■ INFORMATION
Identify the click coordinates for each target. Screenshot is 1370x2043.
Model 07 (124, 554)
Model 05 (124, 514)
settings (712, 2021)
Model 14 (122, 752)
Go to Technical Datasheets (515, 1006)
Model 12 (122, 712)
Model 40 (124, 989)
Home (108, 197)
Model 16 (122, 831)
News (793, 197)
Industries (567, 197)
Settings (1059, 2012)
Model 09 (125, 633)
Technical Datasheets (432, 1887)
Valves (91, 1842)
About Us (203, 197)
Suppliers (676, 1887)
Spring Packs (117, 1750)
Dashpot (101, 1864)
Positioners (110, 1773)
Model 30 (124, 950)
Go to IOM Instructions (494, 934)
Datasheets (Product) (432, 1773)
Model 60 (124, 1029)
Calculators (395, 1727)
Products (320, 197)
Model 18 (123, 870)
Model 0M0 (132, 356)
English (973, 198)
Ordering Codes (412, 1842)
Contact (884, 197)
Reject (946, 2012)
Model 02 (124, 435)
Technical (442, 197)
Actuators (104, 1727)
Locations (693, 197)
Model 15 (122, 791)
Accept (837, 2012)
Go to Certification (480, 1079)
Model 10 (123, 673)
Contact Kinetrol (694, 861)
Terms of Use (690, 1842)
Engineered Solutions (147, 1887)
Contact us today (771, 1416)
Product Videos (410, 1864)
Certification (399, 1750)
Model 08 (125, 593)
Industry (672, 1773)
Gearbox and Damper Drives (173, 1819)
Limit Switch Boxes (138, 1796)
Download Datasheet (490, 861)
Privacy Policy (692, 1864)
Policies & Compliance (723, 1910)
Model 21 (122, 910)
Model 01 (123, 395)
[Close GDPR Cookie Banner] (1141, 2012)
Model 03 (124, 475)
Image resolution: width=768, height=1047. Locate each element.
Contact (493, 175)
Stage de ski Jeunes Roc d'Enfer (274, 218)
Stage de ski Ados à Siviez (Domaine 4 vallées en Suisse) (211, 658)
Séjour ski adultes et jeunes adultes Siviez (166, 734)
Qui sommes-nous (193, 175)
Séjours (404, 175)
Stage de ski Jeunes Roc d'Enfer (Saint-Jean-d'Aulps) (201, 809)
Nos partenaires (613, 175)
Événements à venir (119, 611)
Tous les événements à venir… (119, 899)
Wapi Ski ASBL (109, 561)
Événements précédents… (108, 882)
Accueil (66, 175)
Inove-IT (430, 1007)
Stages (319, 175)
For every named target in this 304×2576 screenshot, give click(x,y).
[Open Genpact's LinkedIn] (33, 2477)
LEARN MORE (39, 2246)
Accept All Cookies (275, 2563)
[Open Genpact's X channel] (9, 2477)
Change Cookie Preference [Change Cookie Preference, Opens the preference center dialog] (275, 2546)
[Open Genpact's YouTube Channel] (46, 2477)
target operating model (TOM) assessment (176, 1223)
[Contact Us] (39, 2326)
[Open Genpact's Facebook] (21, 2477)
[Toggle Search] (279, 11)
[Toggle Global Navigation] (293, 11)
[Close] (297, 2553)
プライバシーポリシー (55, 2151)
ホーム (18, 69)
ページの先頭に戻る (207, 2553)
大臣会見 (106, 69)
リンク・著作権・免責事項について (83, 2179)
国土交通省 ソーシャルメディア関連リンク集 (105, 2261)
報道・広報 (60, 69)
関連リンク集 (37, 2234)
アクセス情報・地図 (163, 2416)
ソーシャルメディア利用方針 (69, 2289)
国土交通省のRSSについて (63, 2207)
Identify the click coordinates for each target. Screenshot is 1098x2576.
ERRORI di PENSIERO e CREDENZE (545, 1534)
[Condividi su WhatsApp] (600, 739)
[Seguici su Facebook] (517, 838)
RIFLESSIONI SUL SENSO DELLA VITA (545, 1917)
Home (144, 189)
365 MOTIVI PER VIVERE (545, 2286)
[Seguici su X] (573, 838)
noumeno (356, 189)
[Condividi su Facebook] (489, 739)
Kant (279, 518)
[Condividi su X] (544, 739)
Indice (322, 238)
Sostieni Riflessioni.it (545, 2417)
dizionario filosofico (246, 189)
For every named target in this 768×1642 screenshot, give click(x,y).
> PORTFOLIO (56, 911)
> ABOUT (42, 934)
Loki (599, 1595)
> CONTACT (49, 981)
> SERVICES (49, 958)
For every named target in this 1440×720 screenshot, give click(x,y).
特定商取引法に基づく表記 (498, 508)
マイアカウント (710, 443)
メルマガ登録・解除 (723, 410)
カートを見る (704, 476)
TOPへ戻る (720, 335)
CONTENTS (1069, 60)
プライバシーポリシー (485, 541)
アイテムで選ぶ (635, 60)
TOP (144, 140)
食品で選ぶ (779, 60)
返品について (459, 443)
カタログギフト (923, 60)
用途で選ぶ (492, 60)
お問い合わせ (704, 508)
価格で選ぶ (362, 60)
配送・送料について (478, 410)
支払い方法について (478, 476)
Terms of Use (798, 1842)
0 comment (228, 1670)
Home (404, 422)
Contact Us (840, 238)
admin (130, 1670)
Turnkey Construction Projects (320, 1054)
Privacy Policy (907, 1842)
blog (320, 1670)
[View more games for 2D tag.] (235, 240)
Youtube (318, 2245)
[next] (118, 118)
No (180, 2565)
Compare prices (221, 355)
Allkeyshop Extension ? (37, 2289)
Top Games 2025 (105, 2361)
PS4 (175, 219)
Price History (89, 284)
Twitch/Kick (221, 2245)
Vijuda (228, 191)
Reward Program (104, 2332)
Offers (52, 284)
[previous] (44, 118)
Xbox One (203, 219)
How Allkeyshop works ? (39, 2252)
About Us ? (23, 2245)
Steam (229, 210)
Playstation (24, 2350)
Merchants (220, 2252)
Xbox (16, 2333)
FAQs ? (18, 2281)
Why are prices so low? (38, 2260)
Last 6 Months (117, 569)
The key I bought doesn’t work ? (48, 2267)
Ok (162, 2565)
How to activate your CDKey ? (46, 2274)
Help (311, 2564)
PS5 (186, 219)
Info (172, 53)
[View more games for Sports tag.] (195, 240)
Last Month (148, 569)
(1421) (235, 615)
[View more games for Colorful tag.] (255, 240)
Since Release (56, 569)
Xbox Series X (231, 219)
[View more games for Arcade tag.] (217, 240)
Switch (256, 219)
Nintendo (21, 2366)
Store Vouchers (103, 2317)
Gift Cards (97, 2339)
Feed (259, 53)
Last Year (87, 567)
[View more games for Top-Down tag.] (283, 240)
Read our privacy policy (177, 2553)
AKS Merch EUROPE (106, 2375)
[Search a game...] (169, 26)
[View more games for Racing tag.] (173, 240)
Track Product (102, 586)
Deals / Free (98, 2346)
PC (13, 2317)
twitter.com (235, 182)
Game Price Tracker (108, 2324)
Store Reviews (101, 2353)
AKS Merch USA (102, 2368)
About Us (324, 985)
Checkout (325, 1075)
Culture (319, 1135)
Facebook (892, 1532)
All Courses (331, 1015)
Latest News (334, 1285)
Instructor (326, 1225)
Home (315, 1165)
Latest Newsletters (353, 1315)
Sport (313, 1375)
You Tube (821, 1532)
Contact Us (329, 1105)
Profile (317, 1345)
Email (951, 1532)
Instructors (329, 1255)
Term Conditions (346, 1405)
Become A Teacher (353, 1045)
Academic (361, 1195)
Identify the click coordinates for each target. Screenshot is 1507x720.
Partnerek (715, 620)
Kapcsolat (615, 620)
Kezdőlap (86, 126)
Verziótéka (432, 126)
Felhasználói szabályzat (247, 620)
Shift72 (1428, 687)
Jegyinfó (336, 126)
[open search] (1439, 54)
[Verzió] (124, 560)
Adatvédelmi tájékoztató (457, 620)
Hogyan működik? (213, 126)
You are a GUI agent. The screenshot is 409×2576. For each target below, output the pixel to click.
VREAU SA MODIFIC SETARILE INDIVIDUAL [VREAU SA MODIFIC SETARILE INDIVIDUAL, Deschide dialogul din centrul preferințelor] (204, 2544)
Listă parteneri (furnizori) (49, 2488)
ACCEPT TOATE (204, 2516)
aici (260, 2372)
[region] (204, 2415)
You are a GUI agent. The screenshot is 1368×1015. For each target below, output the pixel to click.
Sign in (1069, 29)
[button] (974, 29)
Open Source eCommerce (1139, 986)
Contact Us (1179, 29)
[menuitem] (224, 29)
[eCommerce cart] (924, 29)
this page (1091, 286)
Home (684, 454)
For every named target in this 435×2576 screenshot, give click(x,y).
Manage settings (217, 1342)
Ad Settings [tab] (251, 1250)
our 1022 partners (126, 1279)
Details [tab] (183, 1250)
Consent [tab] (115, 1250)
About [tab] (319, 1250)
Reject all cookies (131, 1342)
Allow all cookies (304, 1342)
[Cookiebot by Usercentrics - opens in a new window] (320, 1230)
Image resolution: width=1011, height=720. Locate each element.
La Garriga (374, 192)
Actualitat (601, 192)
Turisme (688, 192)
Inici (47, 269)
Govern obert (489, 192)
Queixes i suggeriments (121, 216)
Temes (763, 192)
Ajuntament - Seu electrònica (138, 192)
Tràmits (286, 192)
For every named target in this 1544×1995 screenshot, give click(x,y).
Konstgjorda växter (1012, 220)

■ PROBLEM STATEMENT
Starting at the line above that contains "PC (13, 2317)", write out each line exactly until the line that contains "Ad Settings [tab] (251, 1250)" has been written, and stop there.

■ EXERCISE SOLUTION
PC (13, 2317)
twitter.com (235, 182)
Game Price Tracker (108, 2324)
Store Reviews (101, 2353)
AKS Merch USA (102, 2368)
About Us (324, 985)
Checkout (325, 1075)
Culture (319, 1135)
Facebook (892, 1532)
All Courses (331, 1015)
Latest News (334, 1285)
Instructor (326, 1225)
Home (315, 1165)
Latest Newsletters (353, 1315)
Sport (313, 1375)
You Tube (821, 1532)
Contact Us (329, 1105)
Profile (317, 1345)
Email (951, 1532)
Instructors (329, 1255)
Term Conditions (346, 1405)
Become A Teacher (353, 1045)
Academic (361, 1195)
Identify the click coordinates for each target. Screenshot is 1507x720.
Partnerek (715, 620)
Kapcsolat (615, 620)
Kezdőlap (86, 126)
Verziótéka (432, 126)
Felhasználói szabályzat (247, 620)
Shift72 (1428, 687)
Jegyinfó (336, 126)
[open search] (1439, 54)
[Verzió] (124, 560)
Adatvédelmi tájékoztató (457, 620)
Hogyan működik? (213, 126)
You are a GUI agent. The screenshot is 409×2576. For each target below, output the pixel to click.
VREAU SA MODIFIC SETARILE INDIVIDUAL [VREAU SA MODIFIC SETARILE INDIVIDUAL, Deschide dialogul din centrul preferințelor] (204, 2544)
Listă parteneri (furnizori) (49, 2488)
ACCEPT TOATE (204, 2516)
aici (260, 2372)
[region] (204, 2415)
You are a GUI agent. The screenshot is 1368×1015. For each target below, output the pixel to click.
Sign in (1069, 29)
[button] (974, 29)
Open Source eCommerce (1139, 986)
Contact Us (1179, 29)
[menuitem] (224, 29)
[eCommerce cart] (924, 29)
this page (1091, 286)
Home (684, 454)
For every named target in this 435×2576 screenshot, give click(x,y).
Manage settings (217, 1342)
Ad Settings [tab] (251, 1250)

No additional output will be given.